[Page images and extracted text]
Start of Block

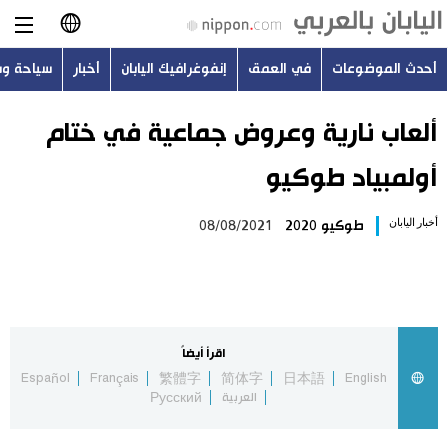
أحدث الموضوعات
في العمق
إنفوغرافيك اليابان
أخبار
سياحة و
日本語
English
ألعاب نارية وعروض جماعية في ختام
أولمبياد طوكيو
简体字
أحدث الموضوعات
أخبار اليابان
طوكيو 2020
08/08/2021
繁體字
في العمق
Français
إنفوغرافيك اليابان
Español
اقرأ أيضاً
أخبار
Español
Français
繁體字
简体字
日本語
English
Русский
العربية
Русский
سياحة وسفر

End of Block

→ EXERCISE AIM:
What I need is every record written out exactly, minus the pictures.

→ ANSWER SPACE:
أحدث الموضوعات
في العمق
إنفوغرافيك اليابان
أخبار
سياحة و
日本語
English
ألعاب نارية وعروض جماعية في ختام
أولمبياد طوكيو
简体字
أحدث الموضوعات
أخبار اليابان
طوكيو 2020
08/08/2021
繁體字
في العمق
Français
إنفوغرافيك اليابان
Español
اقرأ أيضاً
أخبار
Español
Français
繁體字
简体字
日本語
English
Русский
العربية
Русский
سياحة وسفر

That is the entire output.